Ce que j'aimais surtout dans cette ville à tout glorifier, à tout briser, c'était cette profusion d'ironie et de bel esprit que le Parisien jette à pleines mains, à droite, à gauche, et sauve qui peut! Dans chaque taverne, au coin de la rue, et partout où ce peuple est oisif, vous rencontriez une assemblée éloquente, intelligente et superbe de beaux esprits, d'artistes en chaussures trouées, sans feu ni lieu, mal nourris, peu vêtus, qui se consolaient de leur misère présente par la parole et par l'espérance.
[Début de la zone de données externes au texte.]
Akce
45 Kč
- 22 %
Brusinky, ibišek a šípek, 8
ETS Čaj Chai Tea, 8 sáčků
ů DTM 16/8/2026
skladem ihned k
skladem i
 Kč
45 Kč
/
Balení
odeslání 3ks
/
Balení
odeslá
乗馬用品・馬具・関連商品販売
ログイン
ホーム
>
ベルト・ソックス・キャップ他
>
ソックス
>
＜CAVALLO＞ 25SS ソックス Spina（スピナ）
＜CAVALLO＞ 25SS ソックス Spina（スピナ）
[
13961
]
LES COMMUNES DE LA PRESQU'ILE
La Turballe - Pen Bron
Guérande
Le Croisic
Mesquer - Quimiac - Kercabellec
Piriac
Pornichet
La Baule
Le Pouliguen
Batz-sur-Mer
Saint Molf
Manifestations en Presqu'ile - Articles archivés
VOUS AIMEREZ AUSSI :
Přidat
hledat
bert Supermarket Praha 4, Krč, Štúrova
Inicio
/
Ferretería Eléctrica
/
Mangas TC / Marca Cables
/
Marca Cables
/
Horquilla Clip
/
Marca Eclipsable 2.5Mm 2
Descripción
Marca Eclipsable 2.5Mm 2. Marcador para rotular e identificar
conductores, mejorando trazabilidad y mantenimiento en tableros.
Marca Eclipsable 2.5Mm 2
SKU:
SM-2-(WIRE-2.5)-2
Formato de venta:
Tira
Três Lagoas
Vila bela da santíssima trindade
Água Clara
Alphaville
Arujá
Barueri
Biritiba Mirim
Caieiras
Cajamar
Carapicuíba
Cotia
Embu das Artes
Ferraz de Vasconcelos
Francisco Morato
Ils brisaient, ils renversaient toute chose, en leur improvisation furibonde, et maintenant je ne comprends pas que la royauté de France ait résisté si longtemps à ces Platon de tabagie, à ces Montesquieu de café ou de cabaret, à ce pêle-mêle irrésistible de législateurs en haillons, à ce peuple affamé de pauvres diables vivant de leur génie, au jour le jour, sans inquiétude et sans lendemain, barbouillant au hasard une toile ou une feuille de papier pour payer leur hôtesse; hommes d'un sens profond, toutes les fois qu'il s'agissait d'art et de poésie, intrépides railleurs du pouvoir, ne croyant à rien, pas même à leurs doutes les mieux prononcés; ces hommes-là représentaient, énergiques et passionnés, le peuple éclairé, superbe et mécontent, un peuple à part, acceptant un bienfait sans songer au bienfaiteur, à qui tout semblait dû, qui ne devait rien à personne, et qui disait volontiers, dans son orgueil et sa toute-puissance à venir: le sol que je foule est à moi!
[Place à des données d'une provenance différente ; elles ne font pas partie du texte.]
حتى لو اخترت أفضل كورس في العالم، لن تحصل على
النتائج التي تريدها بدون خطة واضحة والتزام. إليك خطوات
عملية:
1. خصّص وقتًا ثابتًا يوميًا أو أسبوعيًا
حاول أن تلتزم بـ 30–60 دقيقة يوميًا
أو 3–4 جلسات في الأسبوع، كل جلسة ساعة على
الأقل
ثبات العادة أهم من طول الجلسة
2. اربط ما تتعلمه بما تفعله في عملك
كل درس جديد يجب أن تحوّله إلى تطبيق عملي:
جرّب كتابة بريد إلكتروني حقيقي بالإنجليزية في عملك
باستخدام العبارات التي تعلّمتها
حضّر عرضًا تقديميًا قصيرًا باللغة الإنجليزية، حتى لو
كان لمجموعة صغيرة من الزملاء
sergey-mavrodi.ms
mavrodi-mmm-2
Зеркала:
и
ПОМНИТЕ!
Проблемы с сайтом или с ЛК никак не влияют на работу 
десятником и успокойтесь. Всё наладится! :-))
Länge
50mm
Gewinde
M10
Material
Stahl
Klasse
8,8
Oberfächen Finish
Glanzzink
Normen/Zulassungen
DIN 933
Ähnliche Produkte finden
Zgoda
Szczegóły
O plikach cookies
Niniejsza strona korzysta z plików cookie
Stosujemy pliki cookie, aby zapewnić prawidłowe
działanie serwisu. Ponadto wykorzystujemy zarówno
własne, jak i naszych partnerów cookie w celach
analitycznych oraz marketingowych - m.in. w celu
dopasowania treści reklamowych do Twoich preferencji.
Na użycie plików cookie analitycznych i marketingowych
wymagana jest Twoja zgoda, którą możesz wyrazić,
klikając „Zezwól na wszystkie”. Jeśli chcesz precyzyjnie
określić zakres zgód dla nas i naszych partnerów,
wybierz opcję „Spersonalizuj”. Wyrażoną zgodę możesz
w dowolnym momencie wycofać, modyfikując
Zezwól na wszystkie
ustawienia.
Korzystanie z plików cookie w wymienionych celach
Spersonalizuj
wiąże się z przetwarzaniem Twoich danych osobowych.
On les voyait ces sophistes, ces philosophes, ces déclamateurs que l'éloquence attendait avec la liberté, déjà délivrés de l'épée et de la perruque, de la poudre et des manchettes, et de la broderie à l'habit, de la boucle au soulier, en bas de laine, en chapeau tout uni, sans dentelle et sans jabot, s'asseoir insolemment à la table des grands, occuper les premières places, s'emparer de la conversation, parler de tout, décider de tout, commettre avec leurs mépris, mal déguisés, mille insolences chez leurs imbéciles Mécènes, puis, quand ils étaient bien repus, et que la dame de céans leur avait donné un rendez-vous nocture, ils quittaient ces salons serviles, ces maisons tremblantes de la peur que l'esprit inspirait, sans saluer personne. À peine ils rendaient son salut au duc et pair... En revanche, ils tutoyaient amicalement son maître d'hôtel... Et voilà ce que le riche ou le noble avait gagné à faire, du métier d'artiste et de la profession d'écrivain, un métier de mendiant! On les forçait, ces pauvres diables, à plier le genou pour dîner, mais une fois repus, le rôle changeait, et c'était au tour de l'amphitryon à s'abaisser.
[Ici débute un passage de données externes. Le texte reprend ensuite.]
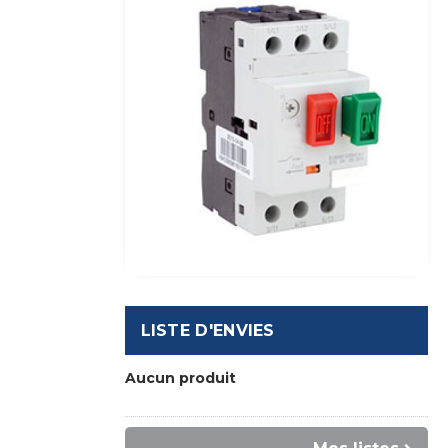
LISTE D'ENVIES
Aucun produit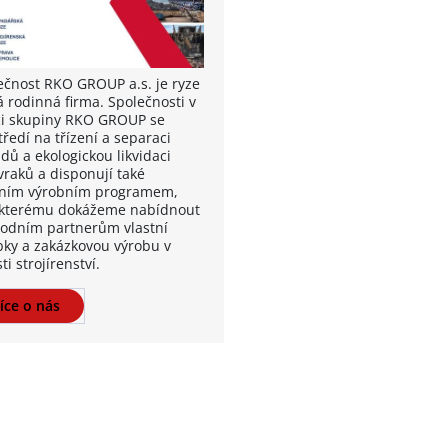
ečnost RKO GROUP a.s. je ryze
á rodinná firma. Společnosti v
i skupiny RKO GROUP se
ředí na třízení a separaci
dů a ekologickou likvidaci
vraků a disponují také
tním výrobním programem,
 kterému dokážeme nabídnout
odním partnerům vlastní
bky a zakázkovou výrobu v
ti strojírenství.
íce o nás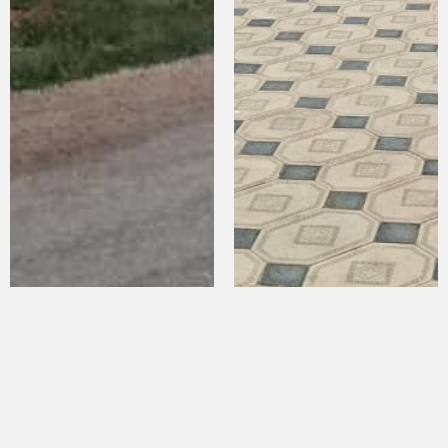
Куланакта катуу шамалдан
Куланак: Айылда сейил бак
айрым аймактарда электр
ачылды
жарыгы өчтү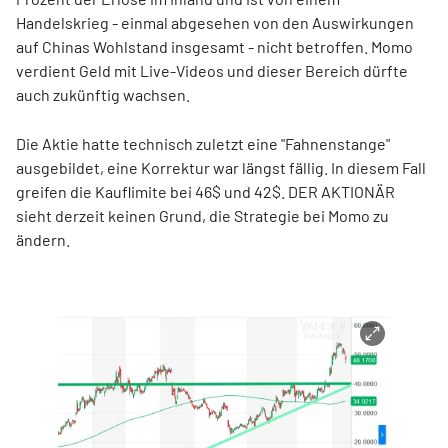
Handelskrieg - einmal abgesehen von den Auswirkungen
auf Chinas Wohlstand insgesamt - nicht betroffen. Momo
verdient Geld mit Live-Videos und dieser Bereich dürfte
auch zukünftig wachsen.
Die Aktie hatte technisch zuletzt eine "Fahnenstange"
ausgebildet, eine Korrektur war längst fällig. In diesem Fall
greifen die Kauflimite bei 46$ und 42$. DER AKTIONÄR
sieht derzeit keinen Grund, die Strategie bei Momo zu
ändern.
Croyez-moi, seigneurs, mes frères, respectons l'artiste, honorons l'écrivain, et, qui que nous soyons, prenons garde à ces hommes si disposés à prendre une rude et cruelle revanche! Hélas! je l'ai appris, à Paris même, il n'en faut pas douter, le poëte est plus fort que le ministre qui le gouverne, et l'artiste est le maître absolu du riche qui le paye. Il est plus fort, parce qu'il est plus patient. Voyez tout ce siècle, il flétrit, de toute sa force et de tout son dédain, le poëte, l'artiste et le philosophe! Il en fait son jouet, son esclave et son martyr! Ah! siècle idiot! royauté insensée! et grands seigneurs stupides! Ces méprisés, ces déshérités, ces mendiants, ces parasites, quelle revanche ils sauront prendre! O mes frères, les seigneurs féodaux, croyez-moi, n'humilions personne et surtout le talent, car il se venge!

Or, voilà ce que Louis XIV avait mis en pratique, voilà ce que le fameux roi Louis XV n'avait jamais voulu comprendre; il ne l'a jamais compris!